I believe in lingering – long conversational digressions, and slow time spent hammocked on the deck. I believe in seed-time, the gradual germination of plants, personalities, ideas. I believe in starting more projects than I can finish, in the promise of unfinished business. Same goes for books. I believe in listening to the sound between the words, enjoying the view between the lines on the page. I believe in trees and dirt, and in waiting for leaves to decompose into mulch, for finches to return in spring. I believe that every word counts, makes a difference. I believe in chewing slowly, in being the last person to leave the table.
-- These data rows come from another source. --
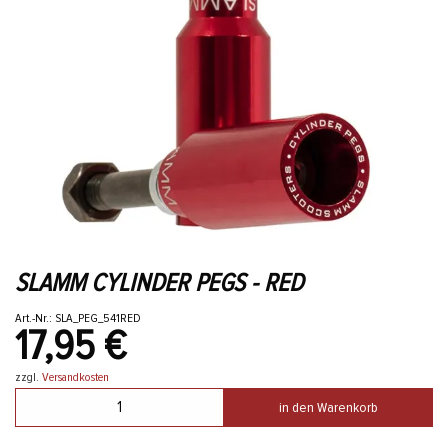
SLAMM CYLINDER PEGS - RED
Art.-Nr.: SLA_PEG_541RED
17,95 €
zzgl.
Versandkosten
in den Warenkorb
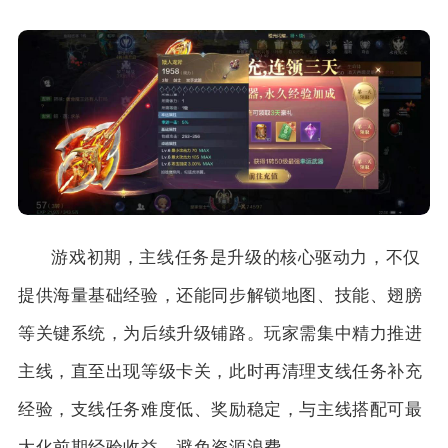
游戏初期，主线任务是升级的核心驱动力，不仅
提供海量基础经验，还能同步解锁地图、技能、翅膀
等关键系统，为后续升级铺路。玩家需集中精力推进
主线，直至出现等级卡关，此时再清理支线任务补充
经验，支线任务难度低、奖励稳定，与主线搭配可最
大化前期经验收益，避免资源浪费。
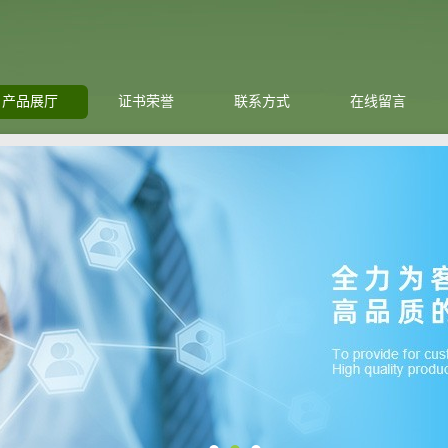
产品展厅
证书荣誉
联系方式
在线留言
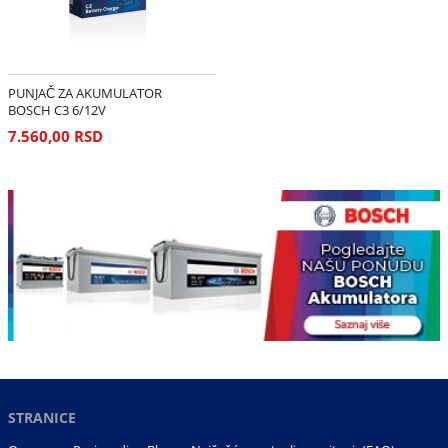
PUNJAČ ZA AKUMULATOR
BOSCH C3 6/12V
7.560,00 RSD
STRANICE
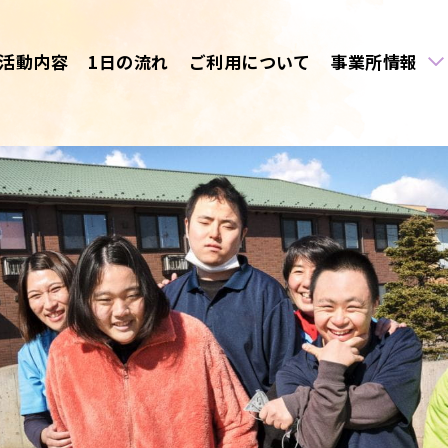
活動内容
1日の流れ
ご利用について
事業所情報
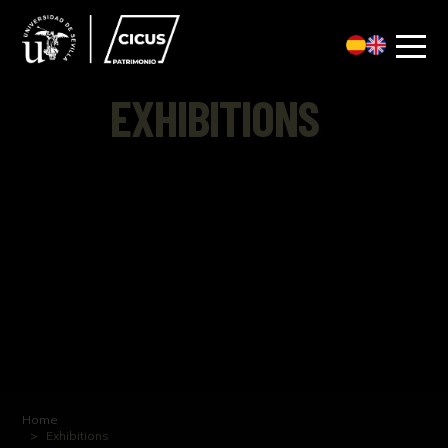
EXHIBITIONS
Home
Exhibitions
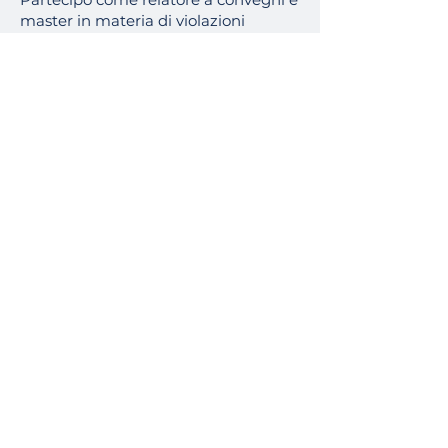
master in materia di violazioni
finanziarie e tributarie, misure di
prevenzione, di D.lgs. 231/2001, di
normativa antinfortunistica e tutela
della proprietà intellettuale.
© 2022 by Studio BSTC
Studio Legale
Brusa Spagnolo Tosoni Carelli
Via Francesco Petrarca, 20,
Citofono 220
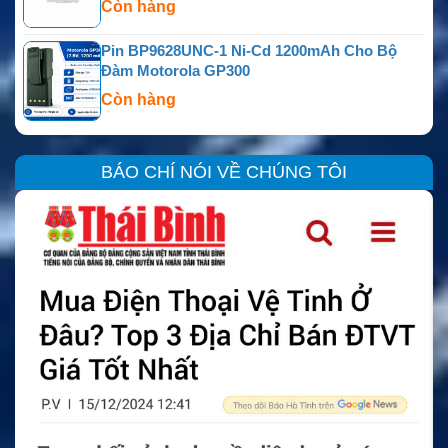
Còn hàng
Pin BP9628UNC-1 Ni-Cd 1200mAh Cho Bộ
Đàm Motorola GP300
Còn hàng
BÁO CHÍ NÓI VỀ CHÚNG TÔI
I believe in shopping online, enjoy waiting for new shoes to arrive. I believe in buying more music than I have time to listen to. I believe in old, slow motorcycles, whether they run or not. I believe in $20 harmonicas, $50 guitars and thirty year old tube amps. But as much as I believe in cool tools and machines, I believe people are more like plants than machines.
I believe that learning requires growth and change, and because most people have trouble with change, they also have trouble learning. I believe the key to learning is to let go and let be. Habitat is more important than habit. Roots go down whether we want them to or not. Discipline precedes structure but control’s a myth. I believe the good stuff is a paradox – that all of our days are the same length, but the more you do the longer they last. I believe that my war had better music than yours, that college is only one way to get an education, that learning is more about doing than listening. I believe that most people have to find things out for themselves, learn to read their own maps.
I believe that God is everywhere, but really favors old people and children. I believe that faith is the place beyond belief, just the other side of a mountain meadow in southwestern Colorado. I believe that most of what you really need starts with “B” – books, boots, beans, bread, beer, brats and Bozeman, the coolest place west of Athens. I believe that two wheels are better than four, and that feet are better than wheels. I believe that life is best lived at a walking pace, that it’s hard to know when to stop, and that you’ll never know when you’ve reached your last line. Like Kurt said, “So it goes.”
I still believe in heroes – Bob and John and Ed and Henry and Walt, Linda, our parents and all our kids. Like them, my strengths embody my weaknesses. I am patient and I procrastinate. I believe in the Yin and Yang, opposites that complement and complete. And I believe my job here is about sharing time and place and stories with cool people. And about believing that it’s the sharing that makes the difference, that when we share time and stories we learn to care about each other and our place. I believe that place is as important as poetry, that poems root us to our place. I believe my work is as much about launching lives as it is about teaching literature, about charting trajectories, and watching where you’ll land. This I believe.